Headline inflation declined for the first time in 25 months in October, largely attributed to lower energy prices and several government support measures.
The Commerce Ministry reported on Monday headline inflation, gauged by the consumer price index, decreased by 0.31% year-on-year in October, compared with a 0.3% year-on-year uptick in September.
Poonpong Naiyanapakorn, director-general of the Trade Policy and Strategy Office, said the decrease was largely influenced by the decline in the prices of energy and consumer goods related to government measures aimed at reducing the cost of living.
In addition, the prices of pork and fresh vegetables were lower than last year.
According to ministry data, the category of food and non-alcoholic beverages decreased by 0.65% year-on-year in October, attributed to a drop in the price of meat, particularly pork and chicken, along with fresh vegetables (coriander, Chinese kale and cucumbers) influenced by favourable weather conditions the past year.
The prices of vegetable oil, dried coconuts and tamarind paste also declined based on cheaper raw material costs.
In the non-food and beverages category, prices fell by 0.09% from October 2022, driven by lower rates for electricity and diesel because of state initiatives, as well as cheaper cleaning products (laundry detergent, dishwashing liquid and fabric softener) and electrical appliances (fans, air conditioners and washing machines).

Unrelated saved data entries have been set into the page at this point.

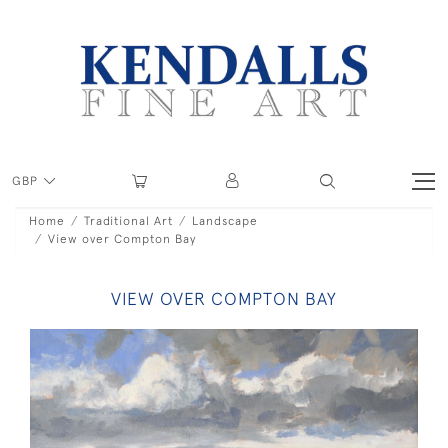
GBP
Home
Traditional Art
Landscape
View over Compton Bay
VIEW OVER COMPTON BAY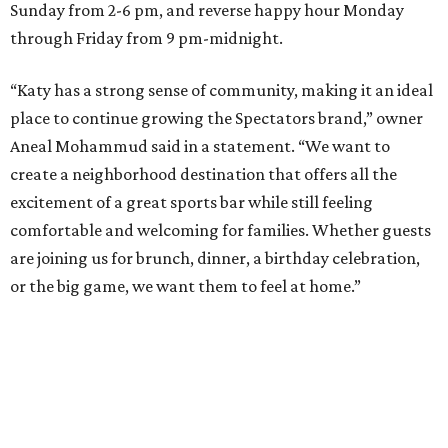
Sunday from 2-6 pm, and reverse happy hour Monday
through Friday from 9 pm-midnight.
“Katy has a strong sense of community, making it an ideal
place to continue growing the Spectators brand,” owner
Aneal Mohammud said in a statement. “We want to
create a neighborhood destination that offers all the
excitement of a great sports bar while still feeling
comfortable and welcoming for families. Whether guests
are joining us for brunch, dinner, a birthday celebration,
or the big game, we want them to feel at home.”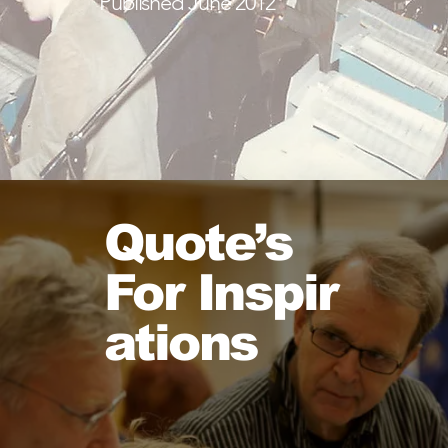
Published June 2012
Read More
Quote’s
For
Inspir
ations
H
n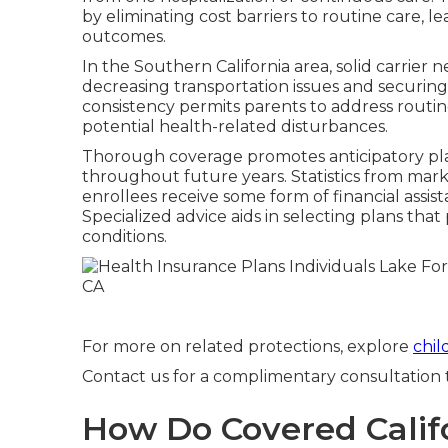
by eliminating cost barriers to routine care, l
outcomes.
In the Southern California area, solid carrier 
decreasing transportation issues and securing qu
consistency permits parents to address routi
potential health-related disturbances.
Thorough coverage promotes anticipatory pla
throughout future years. Statistics from marke
enrollees receive some form of financial assist
Specialized advice aids in selecting plans th
conditions.
For more on related protections, explore
chil
Contact us for a complimentary consultation to
How Do Covered Califo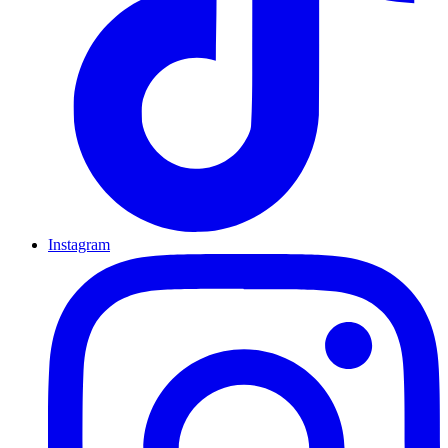
Instagram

"The inflation reading for October, which marked the first drop in 25 months, does not signal any concerns. There's no need to worry because this decrease was attributed to significant reductions in essential product categories such as energy and goods, which fell based on government support measures to reduce the cost of living," said Mr Poonpong.
"Both the tourism sector and exports continue to post solid recoveries, while the country's economic forecast remains positive. There's no need to worry about possible deflation."
Core inflation, which excludes volatile food and energy prices, rose by 0.08% year-on-year in October, compared with a 0.63% gain in September.
For the first 10 months of this year, headline inflation was 1.6% year-on-year, moving within the inflation target range set by the Finance Ministry and the Monetary Policy Committee of 1-3%, while core inflation averaged 1.41% during this period.
"Headline inflation in November is expected to decrease slightly year-on-year, mainly because of projected price reductions in the food category [meat and seasonings] and energy [electricity and fuel]," he said.
"In addition, other essential consumer products for daily use should see price reductions because of the government's support measures and reduced production costs. The price base in November 2022 was relatively high, contributing to the expected downward trend in headline inflation in November."
However, Mr Poonpong said increasing domestic demand, driven by tourism, exports, and the rising prices of important agricultural products such as rice, cassava and rubber, along with a tight energy supply caused by restrictions from major oil producers, could disrupt inflation expectations.
Another factor is geopolitical tensions and war, which may affect the prices of certain goods, he said.
The Commerce Ministry is maintaining its forecast for headline inflation this year, predicting a range of 1-1.7%, with an average of 1.35%.